How a daughter became family caregiver to her aging parents and how elder care redefined the family’s boundaries.

By Katy Butler

In fact, I liked that so much it took me years to notice that my brothers weren’t carrying much of the load. Middle-aged men whom my mother and I still called "the boys," they rarely visited. Jon, the youngest of us three, had been a long-haul truck driver in southern California and was now "taking a break" and living off his savings. My other brother (I’m withholding his name for privacy) was an impoverished actor who had been estranged from our parents for years. Perhaps in an expression of our female chauvinism, my mother and I neither asked for, nor expected, much from them.
Truth be told, this had a strange, perverse payoff. During one of my visits, as I was explaining my mother’s investments to her for the nth time, she sighed and said, "Thank God I have a daughter. Sons are useless."

Slowly Preparing for Death
Initially, this classic, sexist, and voluntary division of labor didn’t bother me. To the degree that I thought things through, I figured that we faced a short-term crisis, not a new life stage that would require of us new language, new roles, and the stamina of marathon runners. Although neither my brothers nor I put our thoughts into words, I think we assumed that my father would pretty much recover within a year or so — or die.

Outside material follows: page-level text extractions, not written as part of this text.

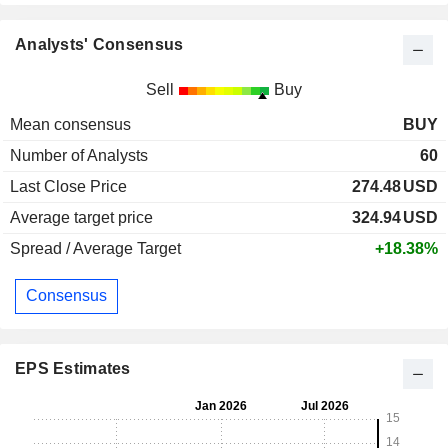
Analysts' Consensus
Sell
Buy
Mean consensus
BUY
Number of Analysts
60
Last Close Price
274.48
USD
Average target price
324.94
USD
Spread / Average Target
+18.38%
Consensus
EPS Estimates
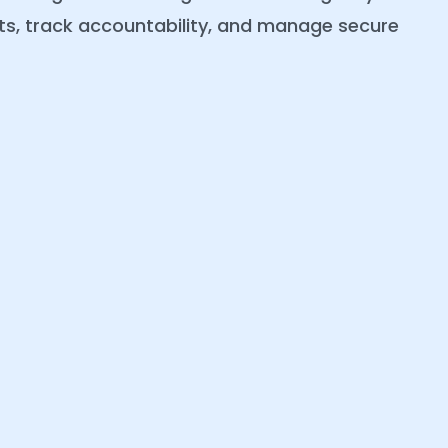
erts, track accountability, and manage secure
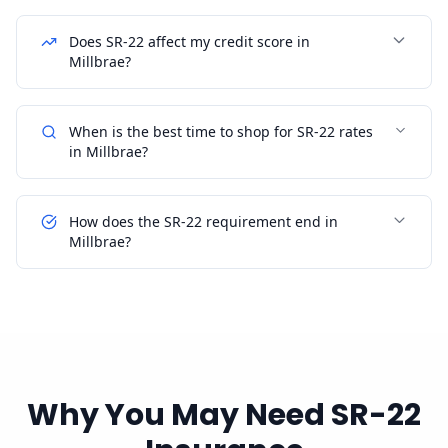
Does SR-22 affect my credit score in
Millbrae?
When is the best time to shop for SR-22 rates
in Millbrae?
How does the SR-22 requirement end in
Millbrae?
Why You May Need SR-22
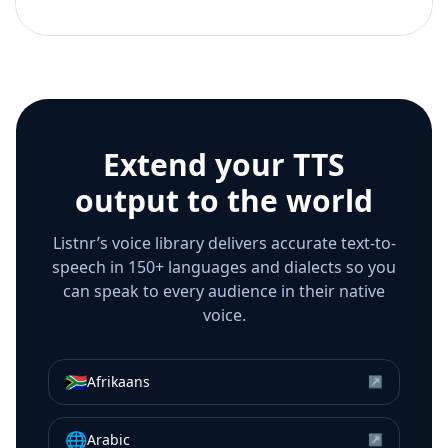
Extend your TTS
output to the world
Listnr’s voice library delivers accurate text-to-
speech in 150+ languages and dialects so you
can speak to every audience in their native
voice.
🇿🇦
Afrikaans
↗
🌐
Arabic
↗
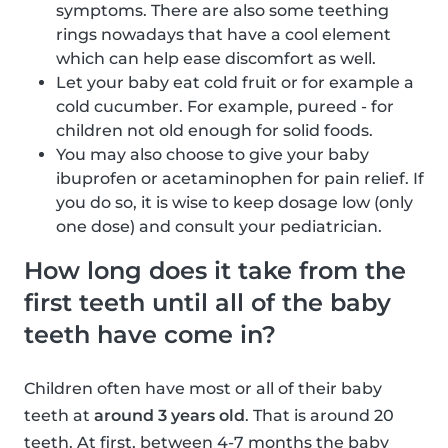
symptoms. There are also some teething
rings nowadays that have a cool element
which can help ease discomfort as well.
Let your baby eat cold fruit or for example a
cold cucumber. For example, pureed - for
children not old enough for solid foods.
You may also choose to give your baby
ibuprofen or acetaminophen for pain relief. If
you do so, it is wise to keep dosage low (only
one dose) and consult your pediatrician.
How long does it take from the
first teeth until all of the baby
teeth have come in?
Children often have most or all of their baby
teeth at
around 3 years old
. That is around 20
teeth. At first, between 4-7 months the baby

Things dragged on. My father’s heartbeat slowed, and doctors implanted a pacemaker, practically guaranteeing that this damaged man will live far beyond his ability to care for himself.
When my mother couldn’t sleep, I was the one who looked up her medications in the Physicians’ Desk Reference and had trouble sleeping myself. When her financial adviser mistakenly sold a chunk of high-interest bonds, it was I who got my mother to fire the woman and helped her choose someone better. The time I spent on family business bit into my earnings. The second post-stroke year passed, and the third began.

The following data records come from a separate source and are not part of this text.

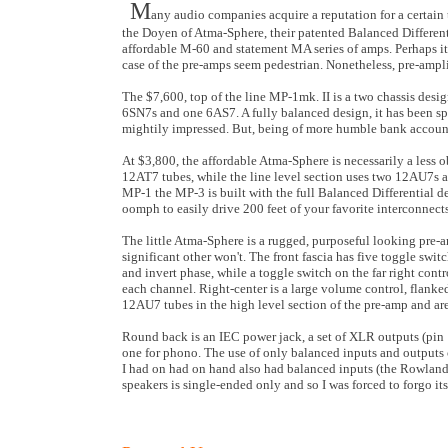
M
any audio companies acquire a reputation for a certain
the Doyen of Atma-Sphere, their patented Balanced Differentia
affordable M-60 and statement MA series of amps. Perhaps it
case of the pre-amps seem pedestrian. Nonetheless, pre-amplif
The $7,600, top of the line MP-1mk. II is a two chassis desig
6SN7s and one 6AS7. A fully balanced design, it has been sp
mightily impressed. But, being of more humble bank account,
At $3,800, the affordable Atma-Sphere is necessarily a less
12AT7 tubes, while the line level section uses two 12AU7s and
MP-1 the MP-3 is built with the full Balanced Differential de
oomph to easily drive 200 feet of your favorite interconnects
The little Atma-Sphere is a rugged, purposeful looking pre-a
significant other won't. The front fascia has five toggle swit
and invert phase, while a toggle switch on the far right cont
each channel. Right-center is a large volume control, flanke
12AU7 tubes in the high level section of the pre-amp and are
Round back is an IEC power jack, a set of XLR outputs (pin 1
one for phono. The use of only balanced inputs and outputs
I had on had on hand also had balanced inputs (the Rowla
speakers is single-ended only and so I was forced to forgo it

I’ve heard it said that quick deaths are easier on the dying and harder on their families. Slow deaths, they say, are harder on the dying but give family members more time to prepare, talk and accept. Within limits, that has been true for us. Exhibiting the stoicism, dignity, and patience that are part of his legacy to me, my father has doggedly settled for little victories and accepted losses. He learned to fasten his belt again, to comb his hair, to brush his teeth. With the help of a speech therapist, he returned to his computer and wrote compelling passages about being wounded by shrapnel in a foxhole in Italy during the Second World War. An old colleague from the university regularly took him out to lunch.
A Mother’s Love
At the same time, my mother grew stronger. She is descended from French Huguenot refugees who fled to South Africa, and with the toughness of her ancestors, she adapted. She hired a woman to give my father a shower three mornings a week. She learned to balance her checkbook and started doing it far more faithfully than I ever have. She became more accepting of human frailty, including her own. She took over my father’s computer and signed up for Netflix. She reestablished her morning routine of meditation and yoga. In my home in California, I returned to sleeping through the night.

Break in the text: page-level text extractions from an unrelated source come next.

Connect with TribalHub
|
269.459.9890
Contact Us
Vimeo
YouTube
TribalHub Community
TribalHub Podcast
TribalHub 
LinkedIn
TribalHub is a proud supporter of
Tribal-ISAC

As she grew more confident in her dealings with the outside world, I grew more confident in the natural kindness of my heart. Talking to her on the phone, I sometimes felt the protective softness mothers must feel. Finally, it seemed that my mother and I had erased decades of pain. I kept saying yes, and the approval I got in return was like a drug.
Then my father had another small stroke. He could no longer remember how to get his computer to open Microsoft Word. Not long after that, the honeymoon between my mother and me ended. I came for a visit, got the flu and extended my stay until I got on her nerves. I cooked my own meals in her kitchen and borrowed a pair of socks, which I returned without washing. Finally, irritated by my thoughtlessness, she stood on her doorstep and shouted that I was "selfish, excessive, and disgusting." I could have been a teenager again, standing in the cold, tears filling my eyes. There on the doorstep, as alive as ever, were my ancient angers and griefs: my craving for my mother’s love and my fury at not getting it.